"I don't care greatly for short stories. Fiction as a rule bores me in inverse proportion to its length—which seems a paradox and liable to be reduced to the absurd by any moderately expert logician. Yet you will find it experimentally true of five readers out of six.… Moreover the yarn had little or nothing to do with real head-hunting—except in its preamble. I soon glanced at the end, and had no further use for the story.
"But I turned my attention back to the preamble and reread it twice. The fellow, an American, has a queer cocky irregular style: but he can write when he chooses: and in one shot he so fairly hit me between wind and water that I had to steal the book, carry it down to my cabin and copy out the passage for your benefit.… Yes, for yours: because it conveys something I've been wanting you to understand about this chase of mine, something I couldn't have put into words though I'd tried for a month. I enclose it herewith.…

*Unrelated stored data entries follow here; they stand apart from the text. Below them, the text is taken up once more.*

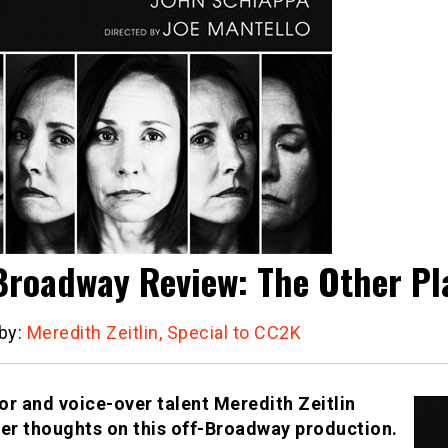
Broadway Review: The Other Pl
 by:
Meredith Zeitlin, Special to CC2K
or and voice-over talent Meredith Zeitlin
her thoughts on this off-Broadway production.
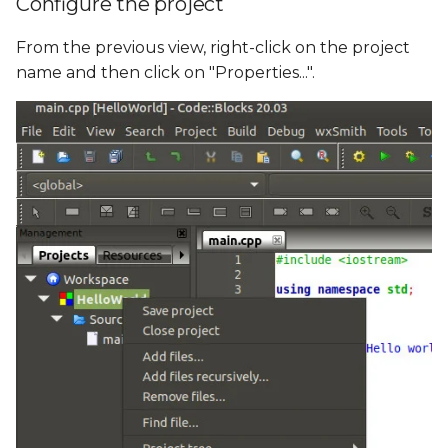
Configure the project
From the previous view, right-click on the project
name and then click on "Properties...".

"When I had finished my copying, I took the thing back, meaning to slip it under Miss Denistoun's cushion. But she had returned to her chair, and so I was caught red-handed. 'So it was you?' said she. 'What have you been doing with my magazine?' 'Skimming it,' said I—which was true enough, literally, but I didn't manage it very well. 'Did you find anything to interest you specially?' she asked. 'Well, yes,' I admitted;' I picked it up and lit on something that promised well: but the story came to nothing.' She gave me a glance and I felt sure she had spotted my awkwardness and was going to pursue the catechism. But she didn't. To my relief she harked back to our previous talk. At tea-time, however, she remembered to take the magazine away with her.… It has not yet been returned to store.…"
(ENCLOSURE)
"'Particularly during my stay in Mindanao had I been fascinated and attracted by that delightfully original tribe of heathen known as the head-hunters. Those grim, flinty, relentless little men, never seen, but chilling the warmest noonday by the subtle terror of their concealed presence, paralleling the trail of their prey through unmapped forests, across perilous mountain-tops, adown bottomless chasms, into uninhabitable jungles, always near, with the inevitable hand of death uplifted, betraying their pursuits only by such signs as a beast or a bird or a gliding serpent might make—a twig crackling in the awful sweat-soaked night, a drench of dew showering from the screening foliage of a giant tree, a whisper at even from the rushes of a water-level—a hint of death for every mile and every hour—they amused me greatly, those little fellows of one idea.'"
You observe that a lady has come into the story at last, as she was bound to do. (You will hear of another and a very different one by and by.) It is not my fault that she enters it so late—I tell of things as they occurred—though a clever writer would have dragged her in long before this. I wish to God I hadn't to bring her into it at all. I slipped out her surname just now.…
It was through being a friend of mine that she comes into it. Constantia Denistoun and I had ridden ponies, tickled for trout, bird-nested, tumbled off trees, out of duck-punts, through forbidden ice, and into every form of juvenile disgrace, together as boy and girl. Her father and mine had been college friends, and (I believe) had both fallen in love with my mother, at a College ball, and my father won—but all on an understanding of honourable combat. Denistoun set out to travel, quite in the traditional way of the Rejected One. He was a Yorkshire squire with plenty of money, and could afford the prescribed cure. He travelled as far as to Virginia, U.S.A., where he halted, and wooed and won the heiress of a wide estate of cotton and tobacco and a great Palladian house, all devastated and ruined by the War, in which her father had fallen, one of Lee's pet leaders of cavalry.… Yes, I know it sounds like a tale out of Ouida: but such things happen, and this thing happened.… Denistoun scaled the twenty steps of the Ionic portico, cleft his way through the cobwebs and briers that were living and dying for Dixie, kicked over the grand piano that Dinah's duster still reverentially spared, and carried off the enchanted Princess across the seas to Yorkshire: where in due course she bore him a daughter, Constantia, and, some years later, a son who eventually came into the property but doesn't come into the story.
In the meantime it had happened that I saw the light.… My mother died, a year later: and after seven years of widowhood my father married again. My sister Sally—the recipient of those long letters you see me inditing o' nights—is my step-sister, and an adored one at that.
There you have the family history, or enough of it. The old friendship between my father and Squire Denistoun had never been broken; and now that death had taken away the last excuse for a rivalry which had been felt but to be renounced, Constantia and I— unconscious brats—shared holidays, as it chanced at my home or hers, in nefarious poaching beside Avon or in gallops between her northern moors and the sea.
That is all, or almost all. I have to add that, having fallen into most scrapes with her, I ended by proposing one in which she gently but decisively declined to share the risk.… I am inclined to think that, having been so frank with her, and so frequent, in confidences about others to whom my heart was lost, she may have missed the bloom on the recital.… But there it was; and that's that, as they say.